Sebuah batu kerikil melesat dengan kecepatan peluru, menembus udara dan menghantam tiang besi tepat di sebelah kepala pria gemuk itu hingga penyok. Pria itu langsung jatuh terduduk, mengompol karena ketakutan.
Lin Chen berdiri dengan posisi tangan baru saja melempar kerikil, matanya menatap tajam ke arah kerumunan. Kecepatan dan kekuatannya kini jauh melampaui manusia biasa.
"Ketua sedang bicara. Tutup mulut kalian," desis Lin Chen.

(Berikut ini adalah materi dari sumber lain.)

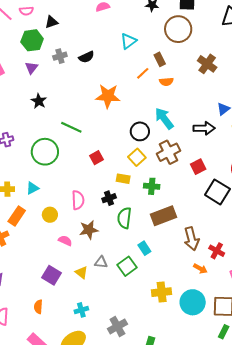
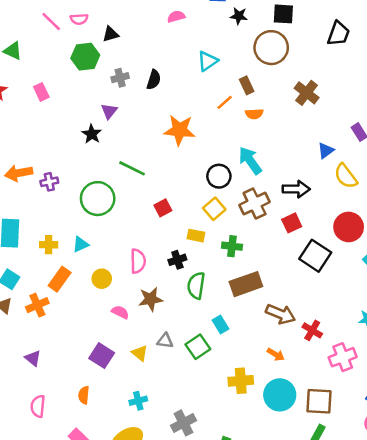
black semicircle: (86, 57) -> (154, 80), turned -49
purple triangle: (31, 68) -> (109, 111), moved
black arrow: (204, 128) -> (296, 189), moved
brown arrow: (191, 239) -> (281, 314), turned -55
orange arrow: (200, 269) -> (276, 354), moved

Yudha mengabaikan kekacauan kecil itu dan melanjutkan, "Sebagai Pekerja Kasar, tugas kalian adalah membersihkan pabrik ini, memilah besi tua, membongkar mesin yang rusak, dan memasak dari sisa perbekalan yang ada. Jika kalian bekerja dengan baik, kalian akan mendapat makanan dan perlindungan penuh di dalam tembok ini. Jika kalian menolak, pintu gerbang terbuka lebar. Silakan keluar dan jadilah makanan para monster."
Tidak ada satu pun yang berani membantah. Kebrutalan dunia di luar sana sudah cukup menjadi alasan bagi mereka untuk patuh. Di era baru ini, dilindungi oleh sosok yang bisa membunuh monster dalam kedipan mata adalah sebuah kemewahan.
"Lin Tian, bawa mereka ke gedung penyimpanan. Atur pembagian tugas. Aku ingin laporan inventaris material logam dan pasokan air bersih dalam satu jam," perintah Yudha.
"Baik, Ketua!" jawab Lin Tian sigap, lalu mulai menggiring para penyintas ke dalam bangunan.
Setelah halaman kosong, Yudha melangkah sendirian menuju bangunan bengkel utama pabrik. Pintu besinya besar dan berat, namun dengan sedikit dorongan bahu, pintu itu berderit terbuka.
Di dalamnya, di bawah cahaya bulan yang menembus atap kaca yang pecah, terhampar surga bagi seorang mekanik. Gunungan pipa baja, mesin bubut industri, generator tua, dan puluhan drum berisi cairan pendingin.
Yudha berjalan ke tengah ruangan. Ia memungut sebuah kristal energi ketiga yang ia simpan dari serigala terakhir. Ia tidak menyerapnya. Ia menyimpannya sebagai sumber tenaga.
Dengan 150 Daya Komputasi di otaknya sekarang, Yudha membuka menu Cetak Biru di dalam layarnya. Ia tidak butuh senjata jarak dekat lagi untuk saat ini. Ia butuh sesuatu untuk menjaga tembok pabrik selagi mereka beristirahat. Sesuatu yang mematikan dan tidak kenal lelah.
"Mari kita lihat," gumam Yudha, senyum dingin tersungging di bibirnya. "Monster-monster itu butuh sambutan hangat jika mereka berani mendekati wilayahku."
Ia menatap tumpukan pipa baja dan suku cadang motor industri di sudut ruangan. Cahaya biru perlahan memancar dari kedua telapak tangannya.